# SQL Refiner Agent Tool Test

This notebook demonstrates how to use the `MemoryAgentTool` with our KeyValueMemory implementation to create a SQL refiner agent that can read from and write to memory.

The SQL refiner agent improves and optimizes generated SQL queries based on database schema knowledge, error information, and execution results.

The `MemoryAgentTool` class provides:
1. **Memory integration** for agents by extending BaseTool
2. **Pre-processing** via reader callbacks that fetch relevant context from memory before agent execution
3. **Post-processing** via parser callbacks that extract and store information from agent outputs after execution

In [1]:
import asyncio
import json
import logging
import re
from typing import Dict, Any, List, Optional

# Set up logging
logging.basicConfig(level=logging.INFO, 
                    format='%(asctime)s - %(name)s - %(levelname)s - %(message)s')

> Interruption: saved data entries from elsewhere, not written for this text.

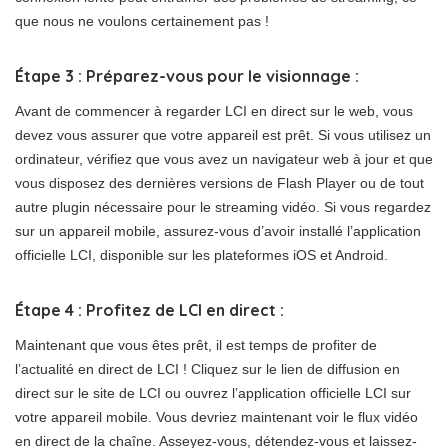
que nous ne voulons certainement pas !
Étape 3 : Préparez-vous pour le visionnage :
Avant de commencer à regarder LCI en direct sur le web, vous
devez vous assurer que votre appareil est prêt. Si vous utilisez un
ordinateur, vérifiez que vous avez un navigateur web à jour et que
vous disposez des dernières versions de Flash Player ou de tout
autre plugin nécessaire pour le streaming vidéo. Si vous regardez
sur un appareil mobile, assurez-vous d’avoir installé l’application
officielle LCI, disponible sur les plateformes iOS et Android.
Étape 4 : Profitez de LCI en direct :
Maintenant que vous êtes prêt, il est temps de profiter de
l’actualité en direct de LCI ! Cliquez sur le lien de diffusion en
direct sur le site de LCI ou ouvrez l’application officielle LCI sur
votre appareil mobile. Vous devriez maintenant voir le flux vidéo
en direct de la chaîne. Asseyez-vous, détendez-vous et laissez-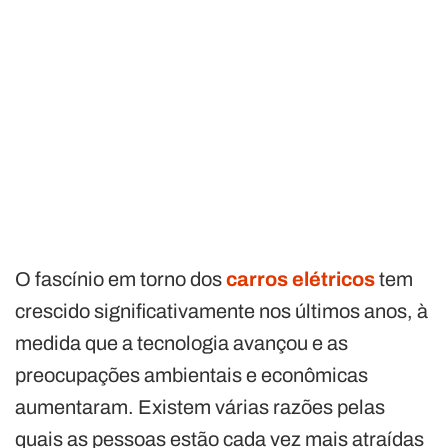
O fascínio em torno dos
carros elétricos
tem
crescido significativamente nos últimos anos, à
medida que a tecnologia avançou e as
preocupações ambientais e econômicas
aumentaram. Existem várias razões pelas
quais as pessoas estão cada vez mais atraídas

# Reduce noise from autogen
logging.getLogger('autogen_core').setLevel(logging.WARNING)

In [2]:
# Import our KeyValueMemory and MemoryAgentTool
from memory import KeyValueMemory
from memory_agent_tool import MemoryAgentTool, MemoryAgentToolArgs

# Import necessary AutoGen components
from autogen_core import CancellationToken
from autogen_agentchat.agents import AssistantAgent
from autogen_agentchat.base import TaskResult
from autogen_ext.models.openai import OpenAIChatCompletionClient

## 1. Set up our memory store and model client

In [3]:
# Initialize the shared memory store
memory = KeyValueMemory(name="text_to_sql_memory")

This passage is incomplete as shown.